Three days in a row! Three days of writing! This is so good. I hope I can keep it up!

I really like how this one turned out. It's an idea I've had at the back of my mind ever since I took that writing class. We discussed my Hansel & Gretel piece, and one of the comments was man's dependency on women, and on sex, in fairy tales. I mean, how many wicked stepmothers do we encounter? (Three famous ones). So this is from the perspective of those three fathers and husbands.


I am the king, in a far-away land, who never appreciated my daughter until I lost her forever.

I am the poor wood-cutter, who went hungry at night but never starved for affection, until the day I left my children in the woods.

I am the wealthy merchant who left my daughter riches at my death, but not a family who loved her.

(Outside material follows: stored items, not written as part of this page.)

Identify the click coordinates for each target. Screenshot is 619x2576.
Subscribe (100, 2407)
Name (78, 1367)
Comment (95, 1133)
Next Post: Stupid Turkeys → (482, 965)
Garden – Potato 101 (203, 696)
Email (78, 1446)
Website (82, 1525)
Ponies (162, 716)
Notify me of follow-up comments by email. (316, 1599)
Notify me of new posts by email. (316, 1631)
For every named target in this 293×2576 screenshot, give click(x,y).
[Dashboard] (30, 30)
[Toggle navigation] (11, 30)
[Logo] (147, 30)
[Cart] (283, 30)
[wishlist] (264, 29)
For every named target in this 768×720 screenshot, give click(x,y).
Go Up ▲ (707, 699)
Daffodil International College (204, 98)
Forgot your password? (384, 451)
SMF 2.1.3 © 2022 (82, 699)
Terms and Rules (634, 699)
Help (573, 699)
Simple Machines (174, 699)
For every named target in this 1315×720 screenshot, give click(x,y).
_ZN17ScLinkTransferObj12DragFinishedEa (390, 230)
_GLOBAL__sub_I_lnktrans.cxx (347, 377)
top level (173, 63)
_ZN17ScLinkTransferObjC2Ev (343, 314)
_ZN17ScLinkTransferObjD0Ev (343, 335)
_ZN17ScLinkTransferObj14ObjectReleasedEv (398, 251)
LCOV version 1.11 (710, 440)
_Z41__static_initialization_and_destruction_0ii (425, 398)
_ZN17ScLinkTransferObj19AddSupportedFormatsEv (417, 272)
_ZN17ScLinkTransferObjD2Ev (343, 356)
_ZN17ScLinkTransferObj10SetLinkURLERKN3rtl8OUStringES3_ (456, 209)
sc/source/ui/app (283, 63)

We wept when their mothers died. We wept when we saw our motherless children. We wept at the thought of them growing up without a woman's influence.

I say I remarried to give my daughter a mother, but it is a lie. My bed was cold at night, and I needed a male heir to the throne.

I say I remarried for love, not just because I loved the woman, but because I loved my children and wanted her to love them too. It is a lie. I could not resist her beauty, and I needed help in the household: someone to cook, to clean, to look after the children.

I say I remarried to give my daughter a sense of normalcy, someone to look after her besides a governess when I traveled for work, but it is a lie. I wanted to consolidate our wealthy households, to strengthen my position in town, and I wanted my daughter never to want for material possessions.

We were weak. We were foolish. How did we not see what we really needed? What our hearts truly wanted?

The stories have forgotten us. They do not speak of us, of our fates. But we have suffered for our grievous errors.

I succumbed to madness.

I lost all powers of speech.

I am a wandering spirit, unable to move on to heaven.

Snow White, now married and queen of two kingdoms, still visits me once a fortnight. I am more lucid when she is near, but I am still but a shadow of my former self.

Hansel is now apprenticed to a blacksmith in town, and Gretel and I see him only on holidays. Our home is quiet. Gretel still chattered away when they first stumbled home, but now she speaks almost as rarely as I do. I have stolen the laughter from our household.

Cinderella still visits my grave each year, as she and I once visited her mother's together. I watch her from a distance, unable to ascend to heaven, where her mother awaits me. My uneasy spirit will haunt this cemetery for eternity.